**PROMPT**
A faithful retyping of every entry below is wanted, with images left out.

**WORKING DATA**
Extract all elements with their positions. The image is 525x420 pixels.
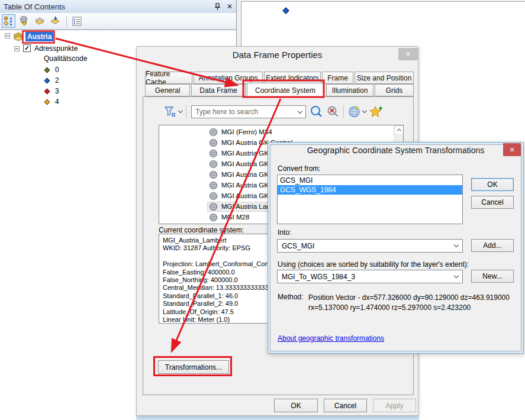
into-label: Into: xyxy=(278,228,291,237)
legend-symbol-diamond xyxy=(44,99,50,105)
toc-list-by-source-button[interactable] xyxy=(17,14,31,28)
toc-options-button[interactable] xyxy=(70,14,83,28)
legend-field-name[interactable]: Qualitätscode xyxy=(44,54,87,63)
search-icon[interactable] xyxy=(310,105,323,118)
search-combo xyxy=(191,105,306,118)
separator xyxy=(343,105,344,118)
method-value-line1: Position Vector - dx=577.326000 dy=90.12… xyxy=(308,293,510,303)
list-by-visibility-icon xyxy=(34,16,45,26)
globe-icon[interactable] xyxy=(348,105,361,118)
gcs-globe-icon xyxy=(209,170,218,179)
gcs-globe-icon xyxy=(209,128,218,137)
list-item[interactable]: GCS_MGI xyxy=(278,176,462,185)
search-dropdown-icon[interactable] xyxy=(298,108,302,113)
apply-button: Apply xyxy=(373,399,416,412)
arcmap-screenshot: Table Of Contents ✕ xyxy=(0,0,525,420)
legend-symbol-diamond xyxy=(44,88,50,94)
into-combobox[interactable]: GCS_MGI xyxy=(277,239,463,253)
search-input[interactable] xyxy=(195,108,298,116)
convert-from-label: Convert from: xyxy=(278,164,321,173)
scroll-up-button[interactable] xyxy=(394,125,404,135)
toolbar-separator xyxy=(66,16,67,27)
window-edge xyxy=(136,416,419,420)
gcs-globe-icon xyxy=(209,138,218,147)
gcs-globe-icon xyxy=(209,160,218,169)
clear-search-icon[interactable] xyxy=(326,105,339,118)
current-cs-label: Current coordinate system: xyxy=(159,226,244,234)
using-label: Using (choices are sorted by suitability… xyxy=(278,260,469,269)
ok-button[interactable]: OK xyxy=(274,399,318,412)
dialog-title: Data Frame Properties xyxy=(137,47,418,62)
legend-item: 3 xyxy=(45,87,59,95)
toc-toolbar xyxy=(0,13,236,30)
using-value: MGI_To_WGS_1984_3 xyxy=(282,273,355,281)
legend-item: 2 xyxy=(45,76,59,85)
toc-title: Table Of Contents xyxy=(4,2,65,11)
toc-list-by-drawing-order-button[interactable] xyxy=(2,14,15,28)
close-icon[interactable]: ✕ xyxy=(503,143,521,156)
map-point-symbol xyxy=(282,7,289,14)
cancel-button[interactable]: Cancel xyxy=(324,399,367,412)
data-frame-layers-icon xyxy=(12,32,24,41)
list-by-source-icon xyxy=(19,16,29,26)
filter-funnel-icon[interactable] xyxy=(164,106,176,118)
cancel-button[interactable]: Cancel xyxy=(471,196,514,209)
toc-list-by-visibility-button[interactable] xyxy=(33,14,46,28)
list-item[interactable]: MGI (Ferro) M34 xyxy=(159,127,394,137)
chevron-down-icon[interactable] xyxy=(454,243,459,247)
legend-item: 4 xyxy=(45,98,59,106)
gcs-globe-icon xyxy=(209,192,218,201)
legend-value: 0 xyxy=(55,66,59,74)
list-item-selected[interactable]: GCS_WGS_1984 xyxy=(278,185,462,195)
chevron-down-icon[interactable] xyxy=(454,273,459,278)
about-transformations-link[interactable]: About geographic transformations xyxy=(278,334,384,343)
toc-close-icon[interactable]: ✕ xyxy=(227,3,233,10)
gcs-globe-icon xyxy=(209,224,218,225)
tab-general[interactable]: General xyxy=(145,84,190,96)
tab-extent-indicators[interactable]: Extent Indicators xyxy=(264,72,321,84)
close-icon[interactable]: ✕ xyxy=(398,48,418,60)
legend-value: 3 xyxy=(55,87,59,95)
data-frame-name[interactable]: Austria xyxy=(25,32,53,41)
transformations-button[interactable]: Transformations... xyxy=(158,360,229,374)
ok-button[interactable]: OK xyxy=(471,178,514,191)
legend-item: 0 xyxy=(45,66,59,74)
new-button[interactable]: New... xyxy=(471,270,514,283)
convert-from-listbox[interactable]: GCS_MGI GCS_WGS_1984 xyxy=(277,175,463,224)
layer-name[interactable]: Adresspunkte xyxy=(34,44,78,53)
using-combobox[interactable]: MGI_To_WGS_1984_3 xyxy=(277,270,463,283)
list-by-drawing-order-icon xyxy=(4,16,14,26)
collapse-toggle[interactable] xyxy=(14,46,20,51)
options-list-icon xyxy=(72,17,82,26)
pin-icon[interactable] xyxy=(214,3,221,11)
legend-symbol-diamond xyxy=(44,77,50,83)
add-button[interactable]: Add... xyxy=(471,239,514,252)
toc-list-by-selection-button[interactable] xyxy=(48,14,62,28)
tab-annotation-groups[interactable]: Annotation Groups xyxy=(194,72,263,84)
tab-feature-cache[interactable]: Feature Cache xyxy=(145,72,192,84)
dialog-title: Geographic Coordinate System Transformat… xyxy=(268,146,523,155)
tab-data-frame[interactable]: Data Frame xyxy=(191,84,246,96)
method-label: Method: xyxy=(278,293,303,301)
legend-symbol-diamond xyxy=(44,67,50,73)
collapse-toggle[interactable] xyxy=(5,33,10,38)
tab-illumination[interactable]: Illumination xyxy=(326,84,373,96)
list-by-selection-icon xyxy=(50,16,60,26)
gcs-globe-icon xyxy=(209,149,218,158)
legend-value: 2 xyxy=(55,76,59,85)
separator xyxy=(186,105,186,118)
legend-value: 4 xyxy=(55,98,59,106)
gcs-globe-icon xyxy=(209,181,218,190)
tab-coordinate-system[interactable]: Coordinate System xyxy=(247,83,324,98)
layer-visibility-checkbox[interactable]: ✓ xyxy=(23,44,31,52)
method-value-line2: rx=5.137000 ry=1.474000 rz=5.297000 s=2.… xyxy=(308,303,471,313)
toc-titlebar: Table Of Contents ✕ xyxy=(0,0,236,13)
tab-frame[interactable]: Frame xyxy=(322,72,353,84)
gcs-transformations-dialog: Geographic Coordinate System Transformat… xyxy=(268,142,524,354)
add-to-favorites-star-icon[interactable] xyxy=(369,105,384,118)
gcs-globe-icon xyxy=(209,202,218,211)
tab-grids[interactable]: Grids xyxy=(375,84,414,96)
gcs-globe-icon xyxy=(209,213,218,222)
tab-size-and-position[interactable]: Size and Position xyxy=(355,72,414,84)
into-value: GCS_MGI xyxy=(282,242,314,250)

**TASK RESPONSE**
Extract all elements with their positions. The image is 525x420 pixels.
into-label: Into: xyxy=(278,228,291,237)
legend-symbol-diamond xyxy=(44,99,50,105)
toc-list-by-source-button[interactable] xyxy=(17,14,31,28)
toc-options-button[interactable] xyxy=(70,14,83,28)
legend-field-name[interactable]: Qualitätscode xyxy=(44,54,87,63)
search-icon[interactable] xyxy=(310,105,323,118)
search-combo xyxy=(191,105,306,118)
separator xyxy=(343,105,344,118)
method-value-line1: Position Vector - dx=577.326000 dy=90.12… xyxy=(308,293,510,303)
list-by-visibility-icon xyxy=(34,16,45,26)
globe-icon[interactable] xyxy=(348,105,361,118)
gcs-globe-icon xyxy=(209,170,218,179)
gcs-globe-icon xyxy=(209,128,218,137)
list-item[interactable]: GCS_MGI xyxy=(278,176,462,185)
search-dropdown-icon[interactable] xyxy=(298,108,302,113)
apply-button: Apply xyxy=(373,399,416,412)
arcmap-screenshot: Table Of Contents ✕ xyxy=(0,0,525,420)
legend-symbol-diamond xyxy=(44,88,50,94)
into-combobox[interactable]: GCS_MGI xyxy=(277,239,463,253)
search-input[interactable] xyxy=(195,108,298,116)
convert-from-label: Convert from: xyxy=(278,164,321,173)
scroll-up-button[interactable] xyxy=(394,125,404,135)
toolbar-separator xyxy=(66,16,67,27)
window-edge xyxy=(136,416,419,420)
gcs-globe-icon xyxy=(209,138,218,147)
gcs-globe-icon xyxy=(209,160,218,169)
clear-search-icon[interactable] xyxy=(326,105,339,118)
current-cs-label: Current coordinate system: xyxy=(159,226,244,234)
using-label: Using (choices are sorted by suitability… xyxy=(278,260,469,269)
ok-button[interactable]: OK xyxy=(274,399,318,412)
dialog-title: Data Frame Properties xyxy=(137,47,418,62)
legend-item: 3 xyxy=(45,87,59,95)
toc-toolbar xyxy=(0,13,236,30)
using-value: MGI_To_WGS_1984_3 xyxy=(282,273,355,281)
legend-item: 2 xyxy=(45,76,59,85)
toc-title: Table Of Contents xyxy=(4,2,65,11)
toc-list-by-drawing-order-button[interactable] xyxy=(2,14,15,28)
close-icon[interactable]: ✕ xyxy=(503,143,521,156)
map-point-symbol xyxy=(282,7,289,14)
cancel-button[interactable]: Cancel xyxy=(324,399,367,412)
data-frame-layers-icon xyxy=(12,32,24,41)
list-by-source-icon xyxy=(19,16,29,26)
filter-funnel-icon[interactable] xyxy=(164,106,176,118)
cancel-button[interactable]: Cancel xyxy=(471,196,514,209)
toc-list-by-visibility-button[interactable] xyxy=(33,14,46,28)
list-item[interactable]: MGI (Ferro) M34 xyxy=(159,127,394,137)
chevron-down-icon[interactable] xyxy=(454,243,459,247)
legend-item: 4 xyxy=(45,98,59,106)
gcs-globe-icon xyxy=(209,192,218,201)
legend-value: 0 xyxy=(55,66,59,74)
list-item-selected[interactable]: GCS_WGS_1984 xyxy=(278,185,462,195)
chevron-down-icon[interactable] xyxy=(454,273,459,278)
about-transformations-link[interactable]: About geographic transformations xyxy=(278,334,384,343)
toc-close-icon[interactable]: ✕ xyxy=(227,3,233,10)
gcs-globe-icon xyxy=(209,224,218,225)
tab-general[interactable]: General xyxy=(145,84,190,96)
tab-extent-indicators[interactable]: Extent Indicators xyxy=(264,72,321,84)
close-icon[interactable]: ✕ xyxy=(398,48,418,60)
legend-value: 3 xyxy=(55,87,59,95)
data-frame-name[interactable]: Austria xyxy=(25,32,53,41)
transformations-button[interactable]: Transformations... xyxy=(158,360,229,374)
ok-button[interactable]: OK xyxy=(471,178,514,191)
legend-item: 0 xyxy=(45,66,59,74)
new-button[interactable]: New... xyxy=(471,270,514,283)
convert-from-listbox[interactable]: GCS_MGI GCS_WGS_1984 xyxy=(277,175,463,224)
layer-name[interactable]: Adresspunkte xyxy=(34,44,78,53)
using-combobox[interactable]: MGI_To_WGS_1984_3 xyxy=(277,270,463,283)
list-by-drawing-order-icon xyxy=(4,16,14,26)
collapse-toggle[interactable] xyxy=(14,46,20,51)
options-list-icon xyxy=(72,17,82,26)
pin-icon[interactable] xyxy=(214,3,221,11)
legend-symbol-diamond xyxy=(44,77,50,83)
add-button[interactable]: Add... xyxy=(471,239,514,252)
toc-list-by-selection-button[interactable] xyxy=(48,14,62,28)
tab-annotation-groups[interactable]: Annotation Groups xyxy=(194,72,263,84)
tab-feature-cache[interactable]: Feature Cache xyxy=(145,72,192,84)
dialog-title: Geographic Coordinate System Transformat… xyxy=(268,146,523,155)
tab-data-frame[interactable]: Data Frame xyxy=(191,84,246,96)
method-label: Method: xyxy=(278,293,303,301)
legend-symbol-diamond xyxy=(44,67,50,73)
collapse-toggle[interactable] xyxy=(5,33,10,38)
tab-illumination[interactable]: Illumination xyxy=(326,84,373,96)
list-by-selection-icon xyxy=(50,16,60,26)
gcs-globe-icon xyxy=(209,149,218,158)
legend-value: 2 xyxy=(55,76,59,85)
separator xyxy=(186,105,186,118)
legend-value: 4 xyxy=(55,98,59,106)
gcs-globe-icon xyxy=(209,181,218,190)
tab-coordinate-system[interactable]: Coordinate System xyxy=(247,83,324,98)
layer-visibility-checkbox[interactable]: ✓ xyxy=(23,44,31,52)
method-value-line2: rx=5.137000 ry=1.474000 rz=5.297000 s=2.… xyxy=(308,303,471,313)
toc-titlebar: Table Of Contents ✕ xyxy=(0,0,236,13)
tab-frame[interactable]: Frame xyxy=(322,72,353,84)
gcs-transformations-dialog: Geographic Coordinate System Transformat… xyxy=(268,142,524,354)
add-to-favorites-star-icon[interactable] xyxy=(369,105,384,118)
gcs-globe-icon xyxy=(209,202,218,211)
tab-grids[interactable]: Grids xyxy=(375,84,414,96)
gcs-globe-icon xyxy=(209,213,218,222)
tab-size-and-position[interactable]: Size and Position xyxy=(355,72,414,84)
into-value: GCS_MGI xyxy=(282,242,314,250)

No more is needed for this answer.